What is required
Search the material for the string "dari", then return every line where it is found.

Data shown
= Beginning of Section =

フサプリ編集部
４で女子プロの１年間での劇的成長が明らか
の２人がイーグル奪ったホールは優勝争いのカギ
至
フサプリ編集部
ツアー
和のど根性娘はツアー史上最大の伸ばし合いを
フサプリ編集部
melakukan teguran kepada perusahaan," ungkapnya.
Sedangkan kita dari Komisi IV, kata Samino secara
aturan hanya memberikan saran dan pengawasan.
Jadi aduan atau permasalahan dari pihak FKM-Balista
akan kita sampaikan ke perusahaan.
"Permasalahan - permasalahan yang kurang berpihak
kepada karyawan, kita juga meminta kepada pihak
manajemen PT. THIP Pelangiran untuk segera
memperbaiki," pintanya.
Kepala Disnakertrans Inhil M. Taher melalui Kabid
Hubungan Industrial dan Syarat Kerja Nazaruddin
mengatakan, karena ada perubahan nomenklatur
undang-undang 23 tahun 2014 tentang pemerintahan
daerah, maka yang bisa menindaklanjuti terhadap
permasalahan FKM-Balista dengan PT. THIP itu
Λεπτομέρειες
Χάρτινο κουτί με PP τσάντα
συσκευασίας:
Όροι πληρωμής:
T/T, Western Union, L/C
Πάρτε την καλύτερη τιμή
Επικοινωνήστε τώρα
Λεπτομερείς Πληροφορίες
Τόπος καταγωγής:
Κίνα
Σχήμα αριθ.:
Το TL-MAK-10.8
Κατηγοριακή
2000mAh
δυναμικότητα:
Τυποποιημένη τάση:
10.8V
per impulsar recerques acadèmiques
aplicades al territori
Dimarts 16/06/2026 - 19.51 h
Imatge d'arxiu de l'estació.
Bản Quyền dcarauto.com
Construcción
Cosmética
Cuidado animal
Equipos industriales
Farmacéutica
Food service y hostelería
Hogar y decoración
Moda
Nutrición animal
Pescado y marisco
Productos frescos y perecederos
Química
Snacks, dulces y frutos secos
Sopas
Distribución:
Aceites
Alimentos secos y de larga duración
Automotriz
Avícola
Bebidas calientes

= End of Section =
= Beginning of Section =

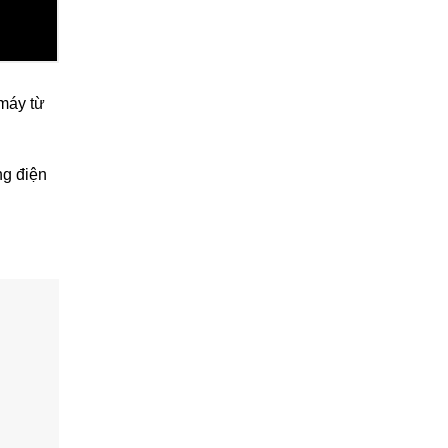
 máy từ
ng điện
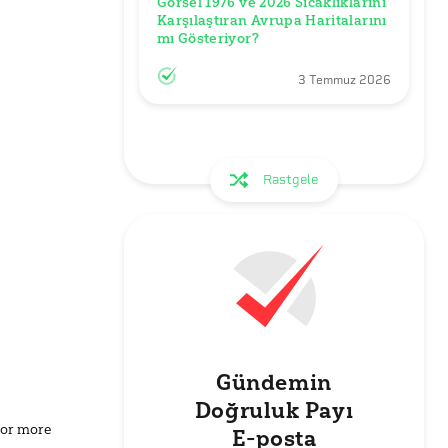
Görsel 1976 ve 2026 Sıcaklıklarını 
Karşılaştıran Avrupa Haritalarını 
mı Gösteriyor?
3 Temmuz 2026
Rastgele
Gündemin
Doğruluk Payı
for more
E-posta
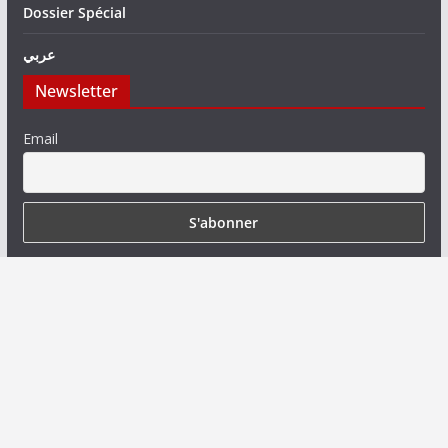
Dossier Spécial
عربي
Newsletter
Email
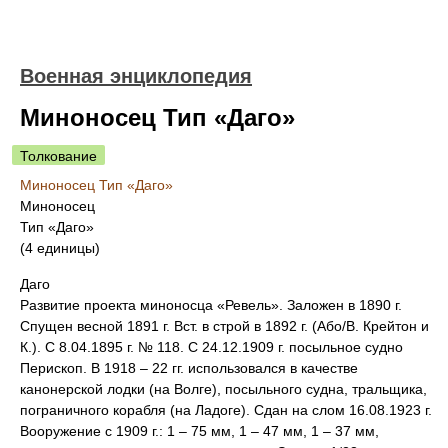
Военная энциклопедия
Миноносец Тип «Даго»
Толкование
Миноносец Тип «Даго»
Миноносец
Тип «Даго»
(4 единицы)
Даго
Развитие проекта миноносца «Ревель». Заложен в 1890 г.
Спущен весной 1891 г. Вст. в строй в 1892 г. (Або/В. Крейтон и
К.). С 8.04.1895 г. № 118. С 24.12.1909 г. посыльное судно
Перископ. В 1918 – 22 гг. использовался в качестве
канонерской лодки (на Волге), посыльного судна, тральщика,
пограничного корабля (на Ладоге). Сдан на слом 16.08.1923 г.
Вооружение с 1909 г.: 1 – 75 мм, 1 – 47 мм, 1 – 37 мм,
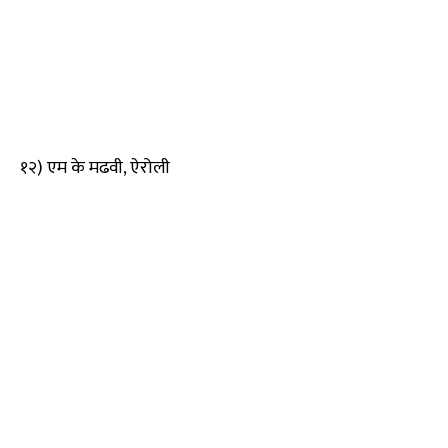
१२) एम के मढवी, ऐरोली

= End of Section =

Task response
Sedangkan kita dari Komisi IV, kata Samino secara
Jadi aduan atau permasalahan dari pihak FKM-Balista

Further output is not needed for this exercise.